The diagnosis is usually made by listening for a heart murmur, performing an ECG, and undergoing an echocardiogram. The difficulty in young children and until mid-teenager-hood, the ECG and echocardiogram may be normal, thus require sequential re-evaluation every five years until the heart is fully formed (roughly by the mid teens). The difficulty is in trying to diagnose the condition in pre-teenage years, where unfortunately the mortality is highest. Gene typing may offer some help, but importantly regular clinical review is the mainstay here.
In grown adults, there is a differential diagnosis of other causes of heart muscle thickening that can make the diagnosis of hypertrophic cardiomyopathy difficult. A rare cause may be a metabolic condition called Fabry’s disease. More commonly, hypertension can cause thickening of heart muscle. This generally does not occur in younger adults. However, in young athletes, athletic heart syndrome can cloud the diagnosis too. In this case, high levels of exercise can cause heart muscle to thicken causing hypertrophy. Using echocardiography and increasingly using cardiac MRI, the diagnosis can usually be resolved.
If the diagnosis of hypertrophic cardiomyopathy is made then it is first characterised. If the problem involves prominent outflow obstruction, the condition is termed “hypertrophic obstructive cardiomyopathy”, or HOCM for short. Otherwise it is termed just hypertrophic cardiomyopathy. The main objective now is for risk stratification of the condition. This is very important in order to comfortably reassure the majority of patients. This usually involves a 24-48 hour ECG to exclude any tendency towards significant arrhythmia. Also, an exercise ECG can be performed, and patients can be reassured if there is a satisfactory increase in blood pressure with exercise can be demonstrated.
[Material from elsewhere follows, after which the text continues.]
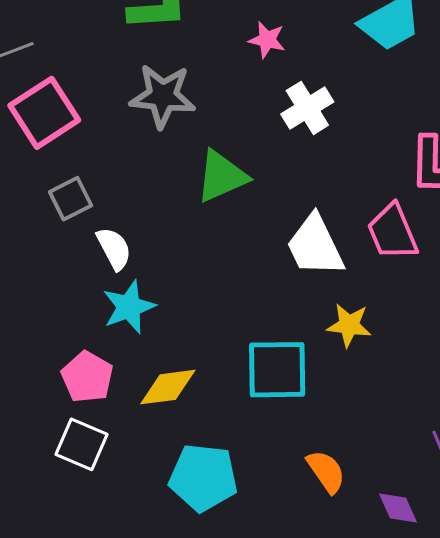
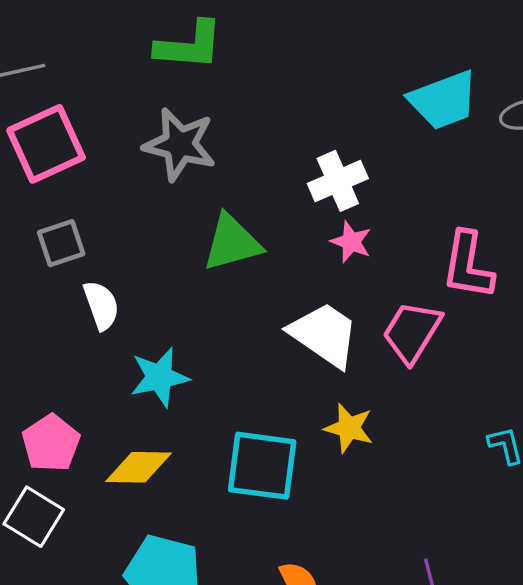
pink star: (267, 40) -> (351, 242), moved
pink trapezoid: (393, 232) -> (412, 332), turned 46
white trapezoid: (315, 246) -> (324, 335), turned 142
cyan star: (129, 307) -> (159, 377), moved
Other more esoteric tests can be employed such as analysing heart rate variability, but these are less common.
Once risk stratification has been completed, the majority of patients can be reassured, although kept under regular clinical review. For the minority of patients in whom significant potential risk has been identified, empirical treatment with drugs such as beta blockers or anti-arrhythmic medication is considered. Such medications may treat underlying symptoms of arrhythmia, or just provide cardio-protective insurance against adversity. Most cases of the obstructive version of the condition do not require intervention. However, in some patients in whom the obstruction is considered the cause of dizziness or collapse (and arrhythmia excluded), then surgical removal (myomectomy) or chemical ablation (alcohol ablation) of the obstruction is sometimes performed.